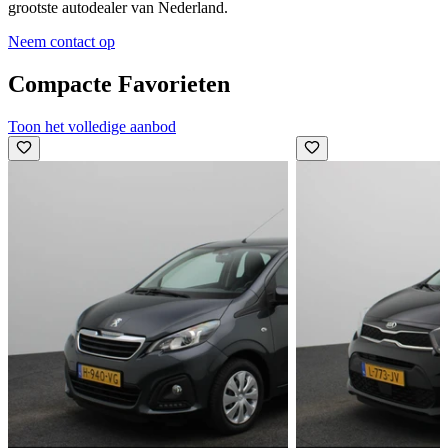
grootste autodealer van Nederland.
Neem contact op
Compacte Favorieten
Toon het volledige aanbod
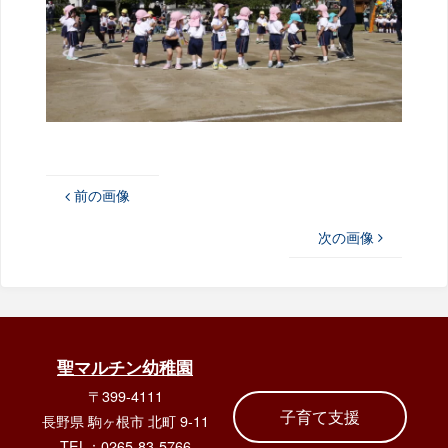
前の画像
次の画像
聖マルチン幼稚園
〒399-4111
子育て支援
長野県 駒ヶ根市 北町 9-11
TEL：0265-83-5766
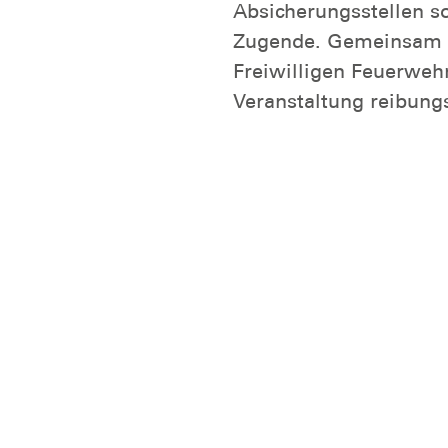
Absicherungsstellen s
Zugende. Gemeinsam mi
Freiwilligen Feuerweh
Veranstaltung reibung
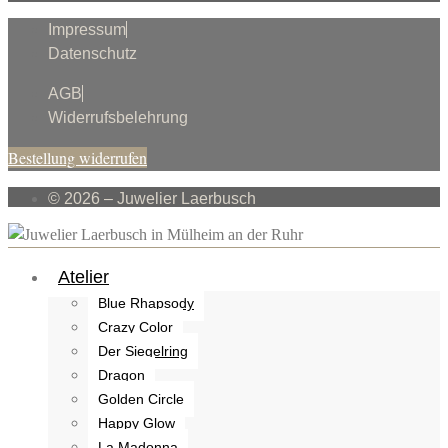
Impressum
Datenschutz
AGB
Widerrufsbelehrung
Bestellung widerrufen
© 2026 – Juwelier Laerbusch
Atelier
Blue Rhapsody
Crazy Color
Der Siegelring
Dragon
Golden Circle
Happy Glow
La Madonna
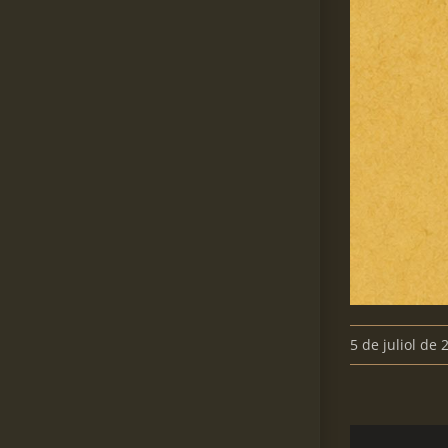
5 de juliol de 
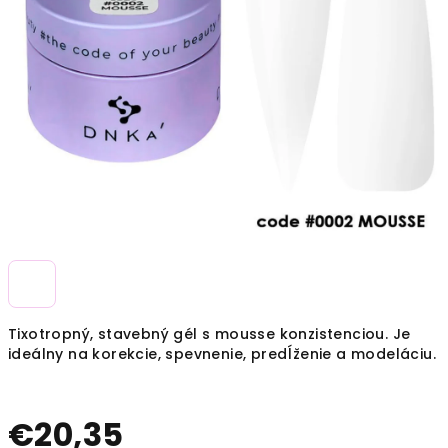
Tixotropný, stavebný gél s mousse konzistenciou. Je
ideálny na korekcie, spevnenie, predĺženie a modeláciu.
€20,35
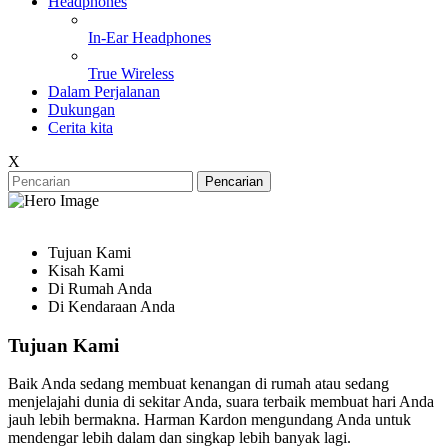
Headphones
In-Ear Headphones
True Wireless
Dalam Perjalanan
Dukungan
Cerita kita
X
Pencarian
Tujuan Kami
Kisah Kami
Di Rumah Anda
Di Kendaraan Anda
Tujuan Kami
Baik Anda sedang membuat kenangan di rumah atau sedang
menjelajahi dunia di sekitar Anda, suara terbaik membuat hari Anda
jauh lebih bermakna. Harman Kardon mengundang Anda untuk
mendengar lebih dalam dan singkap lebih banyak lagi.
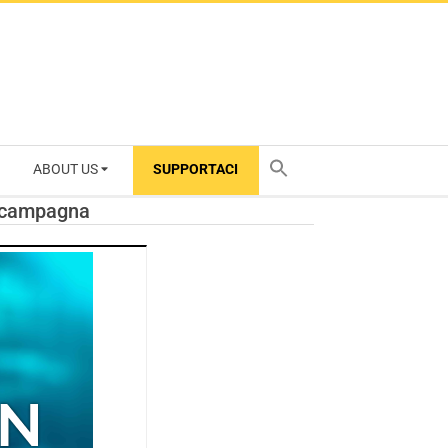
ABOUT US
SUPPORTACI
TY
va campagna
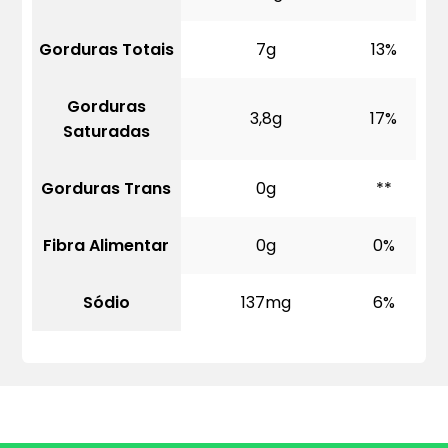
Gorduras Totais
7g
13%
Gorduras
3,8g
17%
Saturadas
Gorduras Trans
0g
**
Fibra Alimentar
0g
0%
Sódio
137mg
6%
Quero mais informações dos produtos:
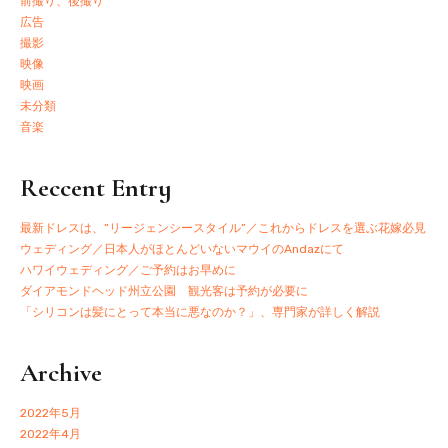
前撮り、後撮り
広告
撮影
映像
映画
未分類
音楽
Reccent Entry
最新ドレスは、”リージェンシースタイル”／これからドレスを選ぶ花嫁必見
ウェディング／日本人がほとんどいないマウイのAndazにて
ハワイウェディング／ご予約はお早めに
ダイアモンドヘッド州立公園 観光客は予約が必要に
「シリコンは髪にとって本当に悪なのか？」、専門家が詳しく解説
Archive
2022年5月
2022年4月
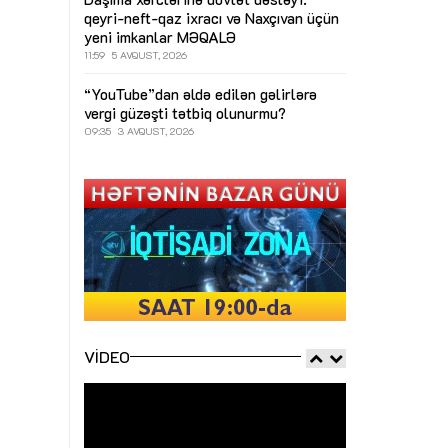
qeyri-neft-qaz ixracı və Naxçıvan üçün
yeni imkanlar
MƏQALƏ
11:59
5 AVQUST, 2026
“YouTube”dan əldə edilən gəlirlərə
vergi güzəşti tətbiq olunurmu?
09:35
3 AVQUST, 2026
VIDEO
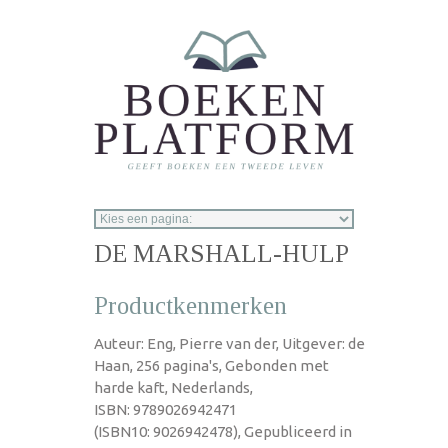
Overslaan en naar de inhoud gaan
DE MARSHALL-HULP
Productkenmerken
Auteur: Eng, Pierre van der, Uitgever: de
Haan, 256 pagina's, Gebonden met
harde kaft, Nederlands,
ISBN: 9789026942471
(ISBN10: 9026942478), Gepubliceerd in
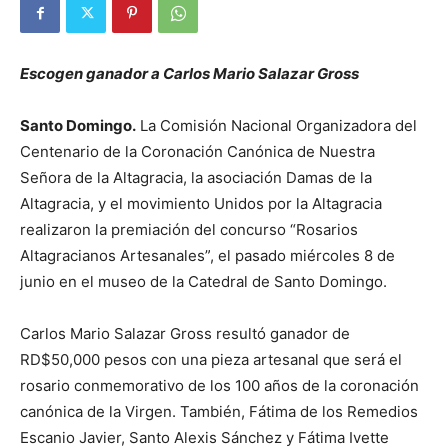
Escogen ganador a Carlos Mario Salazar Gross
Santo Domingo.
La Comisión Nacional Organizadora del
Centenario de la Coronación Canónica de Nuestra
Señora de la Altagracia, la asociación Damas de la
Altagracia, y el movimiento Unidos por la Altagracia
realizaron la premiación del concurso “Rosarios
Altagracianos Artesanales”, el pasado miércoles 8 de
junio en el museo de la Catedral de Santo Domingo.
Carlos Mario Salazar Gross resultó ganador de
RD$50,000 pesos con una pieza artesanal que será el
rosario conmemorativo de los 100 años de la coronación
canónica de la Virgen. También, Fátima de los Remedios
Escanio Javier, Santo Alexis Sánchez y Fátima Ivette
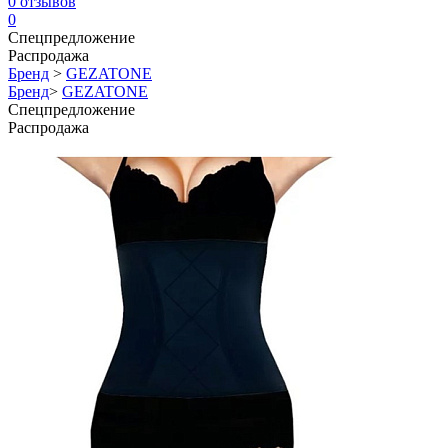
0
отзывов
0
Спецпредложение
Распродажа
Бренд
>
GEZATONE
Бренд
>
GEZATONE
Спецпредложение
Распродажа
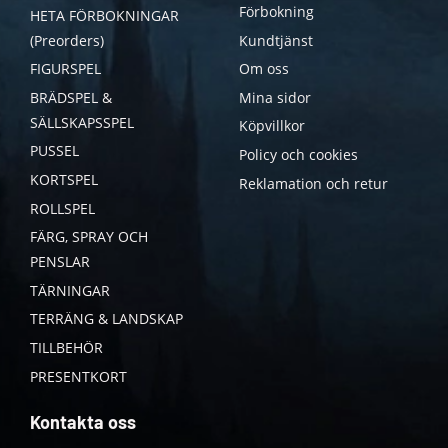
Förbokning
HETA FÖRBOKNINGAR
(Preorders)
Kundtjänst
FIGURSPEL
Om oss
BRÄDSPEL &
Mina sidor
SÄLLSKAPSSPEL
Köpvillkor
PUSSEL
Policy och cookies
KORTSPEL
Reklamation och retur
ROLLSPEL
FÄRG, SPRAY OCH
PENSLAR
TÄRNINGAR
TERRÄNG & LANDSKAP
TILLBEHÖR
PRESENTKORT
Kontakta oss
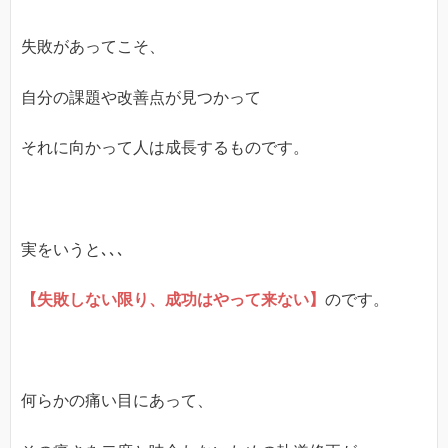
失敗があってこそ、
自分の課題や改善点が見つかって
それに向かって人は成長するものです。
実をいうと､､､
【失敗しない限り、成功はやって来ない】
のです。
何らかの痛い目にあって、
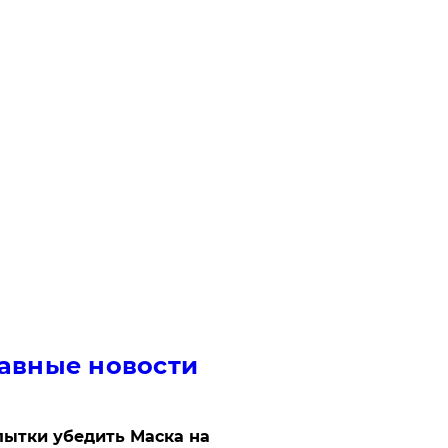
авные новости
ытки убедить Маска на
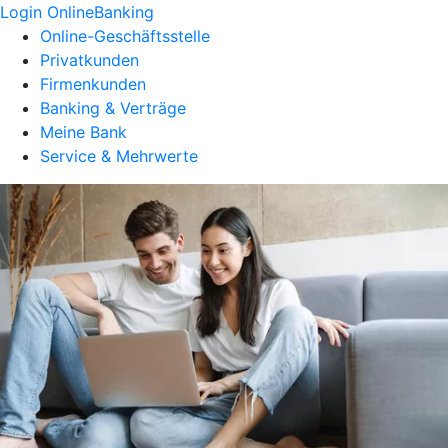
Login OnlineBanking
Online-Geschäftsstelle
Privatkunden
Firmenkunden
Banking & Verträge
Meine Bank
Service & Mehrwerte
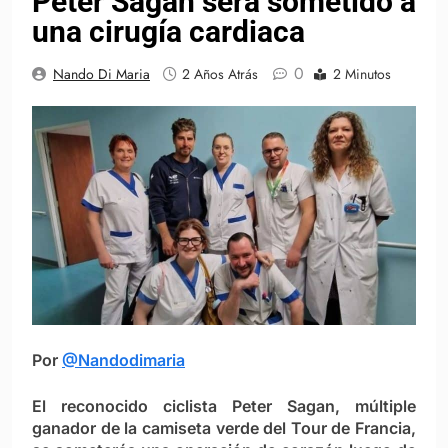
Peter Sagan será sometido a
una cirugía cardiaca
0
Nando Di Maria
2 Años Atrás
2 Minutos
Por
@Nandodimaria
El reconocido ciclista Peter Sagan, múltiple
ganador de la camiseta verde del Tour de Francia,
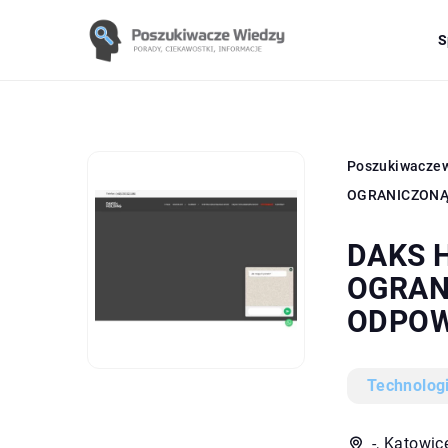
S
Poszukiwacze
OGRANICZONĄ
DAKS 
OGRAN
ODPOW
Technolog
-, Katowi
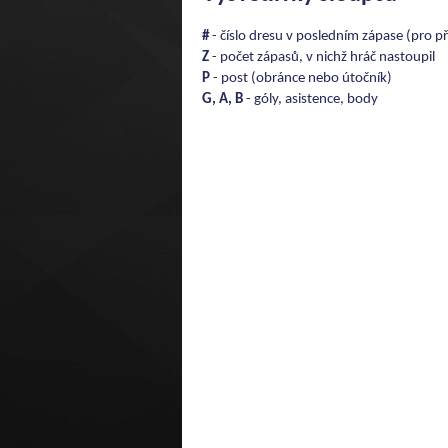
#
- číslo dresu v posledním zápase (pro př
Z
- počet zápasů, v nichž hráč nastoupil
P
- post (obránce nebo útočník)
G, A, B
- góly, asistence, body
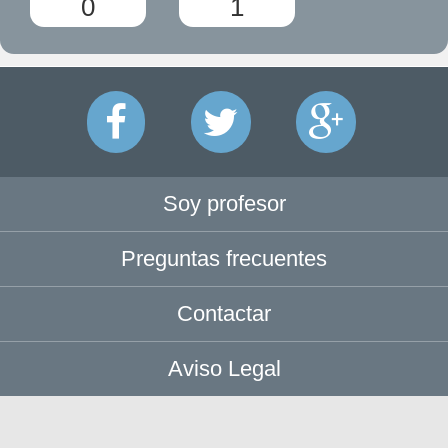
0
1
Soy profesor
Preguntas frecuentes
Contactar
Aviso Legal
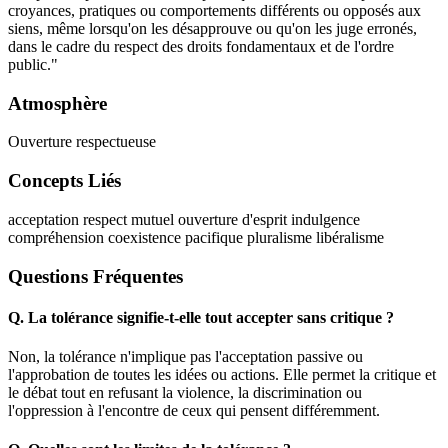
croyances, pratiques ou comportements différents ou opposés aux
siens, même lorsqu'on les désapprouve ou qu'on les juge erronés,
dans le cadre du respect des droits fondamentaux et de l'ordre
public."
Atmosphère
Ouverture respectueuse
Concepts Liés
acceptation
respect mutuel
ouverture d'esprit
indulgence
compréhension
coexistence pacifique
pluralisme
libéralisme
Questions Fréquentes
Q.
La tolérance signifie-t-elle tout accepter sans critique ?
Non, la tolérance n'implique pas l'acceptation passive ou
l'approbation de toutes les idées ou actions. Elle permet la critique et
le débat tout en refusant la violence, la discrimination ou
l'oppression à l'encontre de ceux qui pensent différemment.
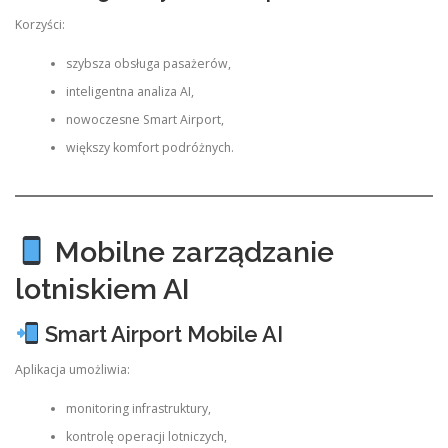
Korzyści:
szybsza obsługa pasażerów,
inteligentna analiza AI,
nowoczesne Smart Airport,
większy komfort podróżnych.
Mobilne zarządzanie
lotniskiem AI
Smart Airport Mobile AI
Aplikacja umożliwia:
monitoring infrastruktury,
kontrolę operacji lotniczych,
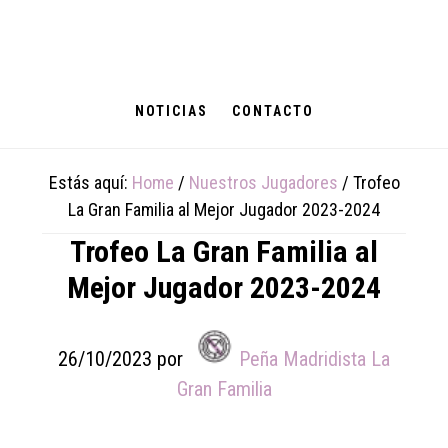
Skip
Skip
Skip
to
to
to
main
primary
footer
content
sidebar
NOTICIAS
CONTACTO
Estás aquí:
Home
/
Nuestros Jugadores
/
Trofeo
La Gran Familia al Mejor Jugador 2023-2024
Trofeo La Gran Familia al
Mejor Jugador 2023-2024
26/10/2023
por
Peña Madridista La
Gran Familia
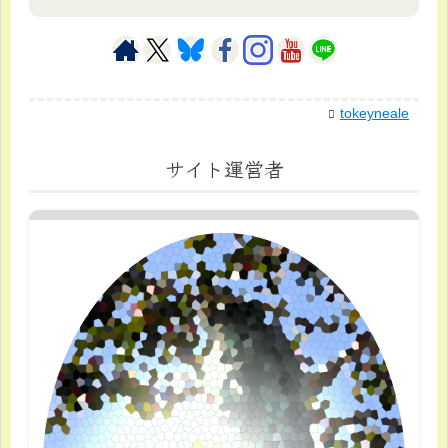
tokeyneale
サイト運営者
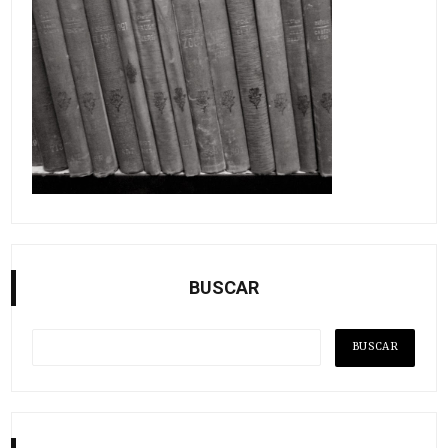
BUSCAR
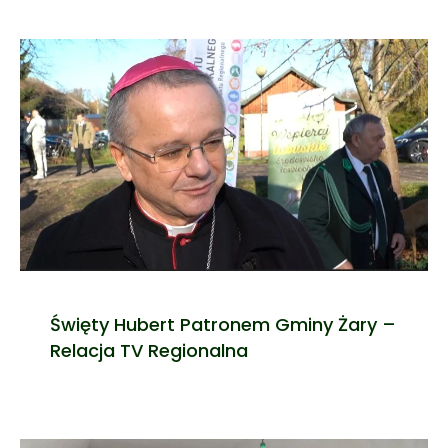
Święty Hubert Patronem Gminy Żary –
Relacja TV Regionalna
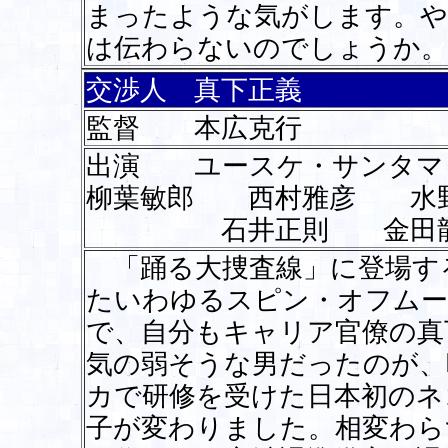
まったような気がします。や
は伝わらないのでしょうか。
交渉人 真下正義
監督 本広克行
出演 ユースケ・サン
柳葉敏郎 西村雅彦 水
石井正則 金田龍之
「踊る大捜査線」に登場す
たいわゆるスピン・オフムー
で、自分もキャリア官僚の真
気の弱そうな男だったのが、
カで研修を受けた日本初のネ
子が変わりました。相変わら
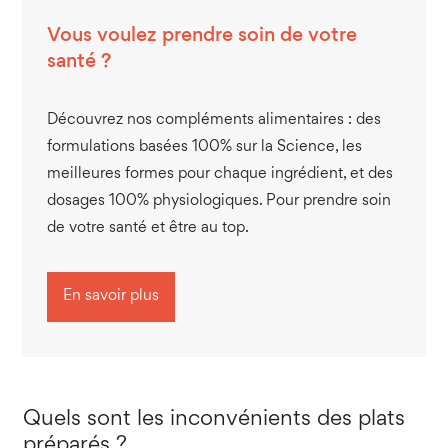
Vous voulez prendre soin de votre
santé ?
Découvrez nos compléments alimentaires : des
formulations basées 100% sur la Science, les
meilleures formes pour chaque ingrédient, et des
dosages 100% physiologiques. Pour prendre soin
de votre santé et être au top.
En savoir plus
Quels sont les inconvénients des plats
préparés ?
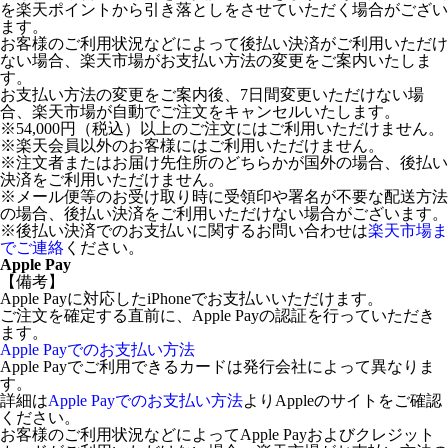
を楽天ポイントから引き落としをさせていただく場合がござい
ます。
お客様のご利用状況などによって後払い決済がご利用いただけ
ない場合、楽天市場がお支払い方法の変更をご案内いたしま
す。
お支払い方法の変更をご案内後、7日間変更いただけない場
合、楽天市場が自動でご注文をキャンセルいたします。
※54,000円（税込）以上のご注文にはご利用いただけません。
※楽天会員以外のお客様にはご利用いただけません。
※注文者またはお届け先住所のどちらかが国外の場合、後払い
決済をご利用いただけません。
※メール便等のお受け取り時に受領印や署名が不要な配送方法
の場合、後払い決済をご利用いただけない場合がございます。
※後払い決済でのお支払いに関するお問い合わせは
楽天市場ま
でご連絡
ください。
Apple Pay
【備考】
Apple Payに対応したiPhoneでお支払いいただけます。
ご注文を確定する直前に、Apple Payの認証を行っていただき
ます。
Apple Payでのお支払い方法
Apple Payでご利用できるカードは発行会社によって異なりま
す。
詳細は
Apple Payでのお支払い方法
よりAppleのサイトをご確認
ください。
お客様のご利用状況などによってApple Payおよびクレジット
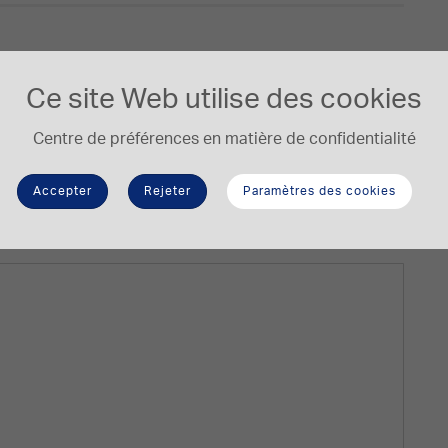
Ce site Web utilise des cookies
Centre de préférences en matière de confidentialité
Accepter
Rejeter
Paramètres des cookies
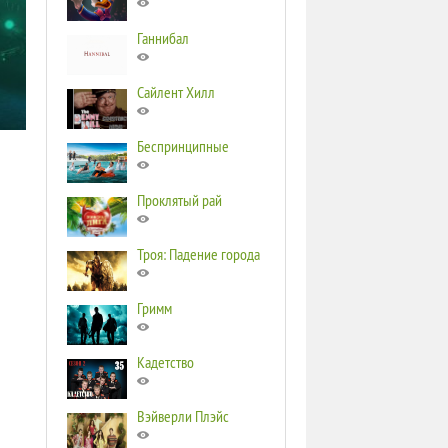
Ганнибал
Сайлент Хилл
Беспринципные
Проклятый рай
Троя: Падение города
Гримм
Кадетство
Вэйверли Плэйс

• Required action: Please set down, exactly and with no pictures, the lines in the entries above starting at the one holding "lotniskiem AI" and ending at the one holding "formulations basées 100% sur la Science, les", ends included.

• Response:
lotniskiem AI
Smart Airport Mobile AI
Aplikacja umożliwia:
monitoring infrastruktury,
kontrolę operacji lotniczych,
Skip
Skip
Skip
to
to
to
main
primary
footer
content
sidebar
NOTICIAS
CONTACTO
Estás aquí:
Home
/
Nuestros Jugadores
/
Trofeo
La Gran Familia al Mejor Jugador 2023-2024
Trofeo La Gran Familia al
Mejor Jugador 2023-2024
26/10/2023
por
Peña Madridista La
Gran Familia
tokeyneale
サイト運営者
BUSCAR
Święty Hubert Patronem Gminy Żary –
Relacja TV Regionalna
まったような気がします。や
は伝わらないのでしょうか。
交渉人 真下正義
監督 本広克行
出演 ユースケ・サン
柳葉敏郎 西村雅彦 水
石井正則 金田龍之
「踊る大捜査線」に登場す
たいわゆるスピン・オフムー
で、自分もキャリア官僚の真
気の弱そうな男だったのが、
カで研修を受けた日本初のネ
子が変わりました。相変わら
Vous voulez prendre soin de votre
santé ?
Découvrez nos compléments alimentaires : des
formulations basées 100% sur la Science, les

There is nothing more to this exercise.